How do I dynamically set object attributes from a YAML file?

I have a YAML file which maps a bunch of properties to a class. I'd like to be able to loop through all of the properties from my YAML file and set them on an object dynamically.
How can I do this?
Here's the gist of what I have so far:
YAML contents:
my_obj:
:username: 'myuser'
:password: 'mypass'
...
Ruby:
settings = YAML::load_file SETTINGS_FILE
settings = settings['my_obj']
settings.each do |s|
#psuedo-code
#example: my_obj.username = settings[:username] if my_obj.has_property?(:username)
#my_obj.[s] = settings[:s] if my_obj.has_property?(:s)
end
I'm not sure if doing this is necessarily a best practice, but there are a lot of properties and I thought this would be a cleaner way than manually setting each property directly.

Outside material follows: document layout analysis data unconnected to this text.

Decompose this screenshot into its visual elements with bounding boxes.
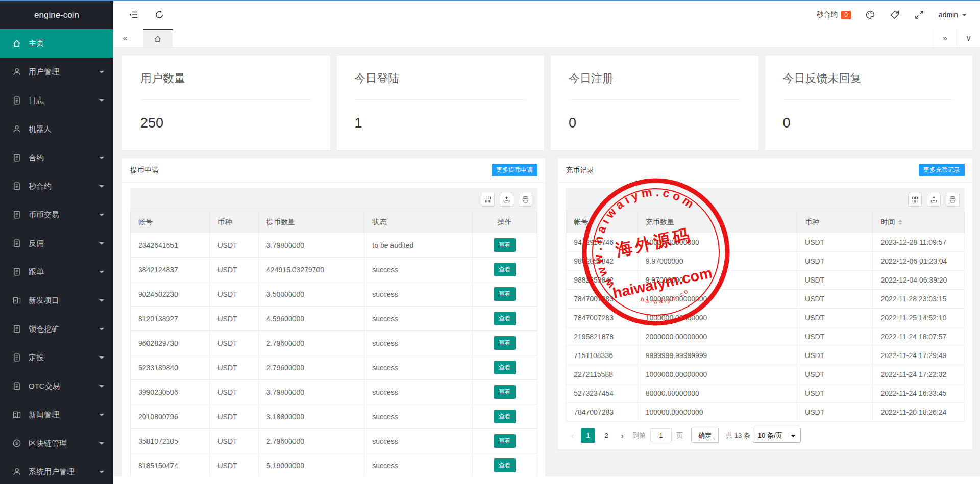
table-cell: success xyxy=(364,282,472,307)
table-cell: 3.79800000 xyxy=(259,380,364,404)
home-icon xyxy=(12,39,21,48)
doc-icon xyxy=(12,210,21,219)
action-cell: 查看 xyxy=(472,307,537,331)
chevron-down-icon xyxy=(99,442,104,447)
sidebar-item-3[interactable]: 日志 xyxy=(0,86,113,115)
view-button[interactable]: 查看 xyxy=(494,312,516,325)
table-cell: success xyxy=(364,258,472,282)
sidebar-item-8[interactable]: 反佣 xyxy=(0,229,113,258)
view-button[interactable]: 查看 xyxy=(494,434,516,448)
jump-page-input[interactable] xyxy=(650,428,672,442)
table-cell: success xyxy=(364,355,472,380)
seccontract-shortcut[interactable]: 秒合约 0 xyxy=(816,10,851,19)
sidebar-item-13[interactable]: OTC交易 xyxy=(0,372,113,400)
sidebar-item-1[interactable]: 主页 xyxy=(0,29,113,58)
tabs-scroll-right[interactable]: » xyxy=(933,29,957,47)
table-cell: 2022-11-24 18:07:57 xyxy=(873,327,965,346)
user-icon xyxy=(12,124,21,134)
table-row: 71511083369999999.99999999USDT2022-11-24… xyxy=(566,346,965,365)
sidebar-item-label: 定投 xyxy=(29,353,44,363)
export-icon xyxy=(930,196,938,203)
more-deposit-button[interactable]: 更多充币记录 xyxy=(919,164,965,176)
table-cell: 9.97000000 xyxy=(638,252,797,271)
view-button[interactable]: 查看 xyxy=(494,263,516,276)
view-button[interactable]: 查看 xyxy=(494,410,516,423)
table-row: 5233189840USDT2.79600000success查看 xyxy=(131,355,537,380)
doc-icon xyxy=(12,153,21,162)
table-cell: USDT xyxy=(210,307,259,331)
sidebar-item-9[interactable]: 跟单 xyxy=(0,258,113,286)
tabs-dropdown[interactable]: ∨ xyxy=(957,29,980,47)
palette-icon[interactable] xyxy=(865,10,875,20)
export-button[interactable] xyxy=(500,193,513,207)
window-top-accent xyxy=(0,0,980,1)
sidebar-item-14[interactable]: 新闻管理 xyxy=(0,400,113,429)
sidebar-item-2[interactable]: 用户管理 xyxy=(0,58,113,86)
table-cell: 2195821878 xyxy=(566,327,638,346)
sidebar-item-15[interactable]: $区块链管理 xyxy=(0,429,113,457)
page-size-select[interactable]: 10 条/页 xyxy=(753,428,801,443)
table-cell: USDT xyxy=(210,404,259,429)
sidebar-item-label: 新闻管理 xyxy=(29,410,59,420)
sidebar-item-11[interactable]: 锁仓挖矿 xyxy=(0,315,113,343)
columns-button[interactable] xyxy=(908,193,922,207)
view-button[interactable]: 查看 xyxy=(494,238,516,252)
collapse-sidebar-icon[interactable] xyxy=(129,10,139,20)
stats-row: 用户数量250今日登陆1今日注册0今日反馈未回复0 xyxy=(122,56,972,150)
tab-home[interactable] xyxy=(143,29,173,47)
table-cell: 2022-11-28 23:03:15 xyxy=(873,290,965,309)
columns-button[interactable] xyxy=(481,193,495,207)
jump-suffix-label: 页 xyxy=(676,431,683,440)
sidebar-item-6[interactable]: 秒合约 xyxy=(0,172,113,200)
sidebar-item-label: 用户管理 xyxy=(29,67,59,77)
export-button[interactable] xyxy=(927,193,941,207)
sidebar-item-7[interactable]: 币币交易 xyxy=(0,200,113,229)
sort-icon[interactable] xyxy=(898,220,902,225)
table-row: 2010800796USDT3.18800000success查看 xyxy=(131,404,537,429)
table-cell: USDT xyxy=(797,327,873,346)
table-cell: 2022-11-25 14:52:10 xyxy=(873,309,965,327)
chevron-down-icon xyxy=(99,328,104,333)
table-row: 3842124837USDT424915.03279700success查看 xyxy=(131,258,537,282)
refresh-icon[interactable] xyxy=(154,10,164,20)
user-menu[interactable]: admin xyxy=(939,11,967,19)
print-button[interactable] xyxy=(519,193,532,207)
page-button-2[interactable]: 2 xyxy=(599,428,614,443)
sidebar-item-5[interactable]: 合约 xyxy=(0,143,113,172)
page-button-1[interactable]: 1 xyxy=(581,428,595,443)
table-cell: 7151108336 xyxy=(566,346,638,365)
sidebar-item-label: 跟单 xyxy=(29,267,44,277)
prev-page-button[interactable]: ‹ xyxy=(566,428,579,443)
table-cell: 2.79600000 xyxy=(259,355,364,380)
view-button[interactable]: 查看 xyxy=(494,361,516,374)
action-cell: 查看 xyxy=(472,355,537,380)
table-cell: USDT xyxy=(210,453,259,478)
table-cell: 9882859842 xyxy=(566,252,638,271)
tabs-scroll-left[interactable]: « xyxy=(113,29,137,47)
stat-card-1: 用户数量250 xyxy=(122,56,330,150)
view-button[interactable]: 查看 xyxy=(494,336,516,350)
sidebar-item-12[interactable]: 定投 xyxy=(0,343,113,372)
confirm-page-button[interactable]: 确定 xyxy=(691,428,719,443)
more-withdraw-button[interactable]: 更多提币申请 xyxy=(492,164,537,176)
sidebar-item-16[interactable]: 系统用户管理 xyxy=(0,457,113,484)
sidebar-item-label: 主页 xyxy=(29,39,44,48)
doc-icon xyxy=(12,324,21,334)
next-page-button[interactable]: › xyxy=(616,428,629,443)
stat-title: 今日反馈未回复 xyxy=(783,71,955,100)
sidebar-item-label: 机器人 xyxy=(29,124,52,134)
fullscreen-icon[interactable] xyxy=(914,10,924,20)
view-button[interactable]: 查看 xyxy=(494,287,516,301)
table-cell: USDT xyxy=(797,309,873,327)
view-button[interactable]: 查看 xyxy=(494,458,516,472)
sidebar-item-label: 新发项目 xyxy=(29,296,59,305)
sidebar-item-4[interactable]: 机器人 xyxy=(0,115,113,143)
stat-title: 今日登陆 xyxy=(355,71,527,100)
table-cell: 2022-11-24 16:33:45 xyxy=(873,384,965,403)
table-row: 527323745480000.00000000USDT2022-11-24 1… xyxy=(566,384,965,403)
tag-icon[interactable] xyxy=(890,10,900,20)
chevron-down-icon xyxy=(99,157,104,162)
view-button[interactable]: 查看 xyxy=(494,385,516,399)
sidebar-item-10[interactable]: 新发项目 xyxy=(0,286,113,315)
print-button[interactable] xyxy=(946,193,960,207)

Depending on what you actually need, you may be able to use Ruby’s default YAML dump and load behaviour. When dumping an arbitrary object to YAML, Psych (the Yaml parser/emitter in Ruby) will look at all the instance variables of the object and write out a Yaml mapping with them. For example:
class MyObj
def initialize(name, password)
#name = name
#password = password
end
end
my_obj = MyObj.new('myuser', 'mypass')
puts YAML.dump my_obj
will print out:
--- !ruby/object:MyObj
name: myuser
password: mypass
You can then load this back with YAML.load and you will get an instance of MyObj with the same instance variables as your original.
You can override or customise this behaviour by implementing encode_with or init_with methods on your class.

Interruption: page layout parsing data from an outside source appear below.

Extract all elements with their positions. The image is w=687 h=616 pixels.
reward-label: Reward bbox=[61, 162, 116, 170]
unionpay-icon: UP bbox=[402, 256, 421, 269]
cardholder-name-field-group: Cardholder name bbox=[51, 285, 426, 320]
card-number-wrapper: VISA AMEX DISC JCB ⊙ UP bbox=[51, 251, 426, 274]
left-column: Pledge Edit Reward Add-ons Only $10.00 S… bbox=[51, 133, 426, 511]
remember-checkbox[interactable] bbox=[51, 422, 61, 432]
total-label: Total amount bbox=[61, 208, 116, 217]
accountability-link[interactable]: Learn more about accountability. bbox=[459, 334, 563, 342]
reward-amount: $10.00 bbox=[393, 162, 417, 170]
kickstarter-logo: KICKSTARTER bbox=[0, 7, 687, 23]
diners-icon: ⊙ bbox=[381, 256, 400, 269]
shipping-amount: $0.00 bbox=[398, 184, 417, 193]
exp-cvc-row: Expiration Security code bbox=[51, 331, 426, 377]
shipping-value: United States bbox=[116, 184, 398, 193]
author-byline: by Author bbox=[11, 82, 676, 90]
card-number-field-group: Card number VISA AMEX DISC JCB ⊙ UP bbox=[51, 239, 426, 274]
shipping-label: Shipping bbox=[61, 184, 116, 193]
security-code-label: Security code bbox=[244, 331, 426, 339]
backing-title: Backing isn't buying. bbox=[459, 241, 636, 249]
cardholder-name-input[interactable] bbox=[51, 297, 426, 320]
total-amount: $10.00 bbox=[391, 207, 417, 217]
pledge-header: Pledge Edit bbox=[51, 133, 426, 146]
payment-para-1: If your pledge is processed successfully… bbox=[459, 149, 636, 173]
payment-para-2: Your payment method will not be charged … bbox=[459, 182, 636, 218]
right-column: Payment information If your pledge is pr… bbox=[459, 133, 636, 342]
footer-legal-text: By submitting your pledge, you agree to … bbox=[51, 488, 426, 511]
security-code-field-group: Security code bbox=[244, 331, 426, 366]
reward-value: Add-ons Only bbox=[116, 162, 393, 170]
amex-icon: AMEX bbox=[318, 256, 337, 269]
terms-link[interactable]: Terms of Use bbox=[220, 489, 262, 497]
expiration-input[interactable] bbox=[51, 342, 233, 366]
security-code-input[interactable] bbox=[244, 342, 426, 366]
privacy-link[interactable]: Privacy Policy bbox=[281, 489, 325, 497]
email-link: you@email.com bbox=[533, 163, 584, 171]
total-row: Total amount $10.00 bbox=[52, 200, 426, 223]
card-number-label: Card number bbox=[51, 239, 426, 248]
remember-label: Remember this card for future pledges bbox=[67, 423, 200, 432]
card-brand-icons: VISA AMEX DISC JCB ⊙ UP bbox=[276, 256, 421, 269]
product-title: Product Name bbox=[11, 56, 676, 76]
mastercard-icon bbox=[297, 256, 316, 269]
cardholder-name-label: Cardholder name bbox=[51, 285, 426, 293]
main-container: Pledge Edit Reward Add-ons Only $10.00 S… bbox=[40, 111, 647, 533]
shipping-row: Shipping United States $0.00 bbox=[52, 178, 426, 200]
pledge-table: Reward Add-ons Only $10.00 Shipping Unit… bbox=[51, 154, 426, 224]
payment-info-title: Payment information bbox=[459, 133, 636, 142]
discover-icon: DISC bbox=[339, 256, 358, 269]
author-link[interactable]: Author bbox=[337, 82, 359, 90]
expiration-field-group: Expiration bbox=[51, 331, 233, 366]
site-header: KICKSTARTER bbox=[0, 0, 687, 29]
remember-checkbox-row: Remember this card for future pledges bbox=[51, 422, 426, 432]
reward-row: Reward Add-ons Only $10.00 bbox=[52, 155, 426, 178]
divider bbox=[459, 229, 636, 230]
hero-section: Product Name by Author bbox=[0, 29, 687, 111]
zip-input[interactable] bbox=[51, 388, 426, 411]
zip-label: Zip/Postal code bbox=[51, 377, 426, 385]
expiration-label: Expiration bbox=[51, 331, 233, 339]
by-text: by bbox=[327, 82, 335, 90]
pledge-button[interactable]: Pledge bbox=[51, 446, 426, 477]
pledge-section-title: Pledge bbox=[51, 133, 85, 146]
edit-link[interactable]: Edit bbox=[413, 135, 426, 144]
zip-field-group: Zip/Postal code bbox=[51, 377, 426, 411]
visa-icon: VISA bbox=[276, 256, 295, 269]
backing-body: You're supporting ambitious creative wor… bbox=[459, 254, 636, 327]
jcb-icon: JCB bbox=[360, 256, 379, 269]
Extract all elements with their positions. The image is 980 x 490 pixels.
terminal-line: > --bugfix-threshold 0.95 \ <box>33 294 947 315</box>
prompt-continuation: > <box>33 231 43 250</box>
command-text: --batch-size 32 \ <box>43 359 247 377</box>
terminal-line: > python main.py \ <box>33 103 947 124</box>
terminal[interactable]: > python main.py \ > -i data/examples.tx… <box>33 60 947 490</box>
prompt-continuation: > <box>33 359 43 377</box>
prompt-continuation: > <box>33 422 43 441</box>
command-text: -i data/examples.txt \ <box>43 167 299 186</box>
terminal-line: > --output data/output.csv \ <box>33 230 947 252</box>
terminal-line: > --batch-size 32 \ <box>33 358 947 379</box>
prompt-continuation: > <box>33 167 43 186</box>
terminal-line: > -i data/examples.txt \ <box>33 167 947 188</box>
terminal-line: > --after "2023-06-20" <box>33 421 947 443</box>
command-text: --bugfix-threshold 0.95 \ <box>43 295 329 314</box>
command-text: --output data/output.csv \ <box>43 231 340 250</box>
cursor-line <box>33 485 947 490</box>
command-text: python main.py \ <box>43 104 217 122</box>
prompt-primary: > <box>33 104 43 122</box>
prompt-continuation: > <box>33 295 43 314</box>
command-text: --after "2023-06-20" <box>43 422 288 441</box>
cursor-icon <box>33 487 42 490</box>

As per your sample yaml file content,you would get the below Hash.
require 'yaml'
str = <<-end
my_obj:
:username: 'myuser'
:password: 'mypass'
end
settings = YAML.load(str)
# => {"my_obj"=>{:username=>"myuser", :password=>"mypass"}}
settings['my_obj'][:username] # => "myuser"

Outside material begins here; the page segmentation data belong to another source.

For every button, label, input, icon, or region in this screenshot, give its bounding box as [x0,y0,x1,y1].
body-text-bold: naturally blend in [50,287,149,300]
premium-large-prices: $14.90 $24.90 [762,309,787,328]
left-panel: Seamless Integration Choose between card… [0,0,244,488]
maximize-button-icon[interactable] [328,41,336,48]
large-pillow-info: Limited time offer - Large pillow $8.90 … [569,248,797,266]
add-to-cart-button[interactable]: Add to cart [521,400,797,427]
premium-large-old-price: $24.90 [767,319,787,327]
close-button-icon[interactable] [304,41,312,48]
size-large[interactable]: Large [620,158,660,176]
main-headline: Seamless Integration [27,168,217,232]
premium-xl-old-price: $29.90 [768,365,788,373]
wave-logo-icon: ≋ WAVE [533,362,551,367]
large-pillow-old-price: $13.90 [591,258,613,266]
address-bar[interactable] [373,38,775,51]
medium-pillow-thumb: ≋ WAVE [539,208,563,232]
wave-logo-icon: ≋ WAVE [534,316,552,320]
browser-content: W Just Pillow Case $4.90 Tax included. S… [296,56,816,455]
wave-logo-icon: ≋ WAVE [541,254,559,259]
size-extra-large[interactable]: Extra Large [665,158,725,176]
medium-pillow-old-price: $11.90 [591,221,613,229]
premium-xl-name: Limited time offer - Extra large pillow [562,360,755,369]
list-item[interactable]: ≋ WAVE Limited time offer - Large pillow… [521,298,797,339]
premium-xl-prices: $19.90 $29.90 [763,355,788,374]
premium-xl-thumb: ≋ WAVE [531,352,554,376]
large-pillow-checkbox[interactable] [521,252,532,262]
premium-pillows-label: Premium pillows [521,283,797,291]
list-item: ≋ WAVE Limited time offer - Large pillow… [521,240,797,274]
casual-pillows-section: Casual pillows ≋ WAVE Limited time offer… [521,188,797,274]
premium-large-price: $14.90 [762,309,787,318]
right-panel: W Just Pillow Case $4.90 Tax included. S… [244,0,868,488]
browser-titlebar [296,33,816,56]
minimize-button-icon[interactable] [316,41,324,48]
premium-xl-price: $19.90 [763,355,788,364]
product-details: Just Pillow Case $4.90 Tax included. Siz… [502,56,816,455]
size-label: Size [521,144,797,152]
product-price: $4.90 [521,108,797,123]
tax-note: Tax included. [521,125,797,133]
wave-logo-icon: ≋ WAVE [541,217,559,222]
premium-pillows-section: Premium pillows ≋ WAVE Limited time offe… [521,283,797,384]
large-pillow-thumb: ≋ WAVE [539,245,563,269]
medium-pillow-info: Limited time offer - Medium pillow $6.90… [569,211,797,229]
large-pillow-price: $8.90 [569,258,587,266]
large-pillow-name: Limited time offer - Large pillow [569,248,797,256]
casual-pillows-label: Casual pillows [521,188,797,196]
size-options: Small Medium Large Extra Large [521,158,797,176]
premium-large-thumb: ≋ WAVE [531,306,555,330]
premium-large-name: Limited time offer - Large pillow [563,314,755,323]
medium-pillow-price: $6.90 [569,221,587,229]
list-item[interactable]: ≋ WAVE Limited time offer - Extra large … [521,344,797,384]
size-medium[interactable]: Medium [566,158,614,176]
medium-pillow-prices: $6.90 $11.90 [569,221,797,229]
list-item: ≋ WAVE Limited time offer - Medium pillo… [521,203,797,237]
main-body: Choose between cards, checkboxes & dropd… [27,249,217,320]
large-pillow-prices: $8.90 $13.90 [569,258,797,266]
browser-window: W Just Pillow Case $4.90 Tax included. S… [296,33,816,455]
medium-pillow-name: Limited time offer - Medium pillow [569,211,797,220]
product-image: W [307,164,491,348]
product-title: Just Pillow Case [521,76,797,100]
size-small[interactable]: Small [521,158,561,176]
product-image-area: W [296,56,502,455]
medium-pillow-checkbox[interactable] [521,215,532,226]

settings['my_obj'][:password] # => "mypass"
You'll see this used a lot in Ruby gems and Rails. Here's a dummy class:
require 'yaml'
class MyClass
attr_accessor :username, :password
def initialize(params)
#username, #password = params.values_at(*[:username, :password])
end
end
We can load the data in using YAML's load_file:
data = YAML.load_file('test.yaml') # => {"my_obj"=>{:username=>"myuser", :password=>"mypass"}}
Passing the structure just read, which in this case is a hash, and which, oddly enough, or maybe even magically, is what the class initializer takes, creates an instance of the class:
my_class = MyClass.new(data['my_obj'])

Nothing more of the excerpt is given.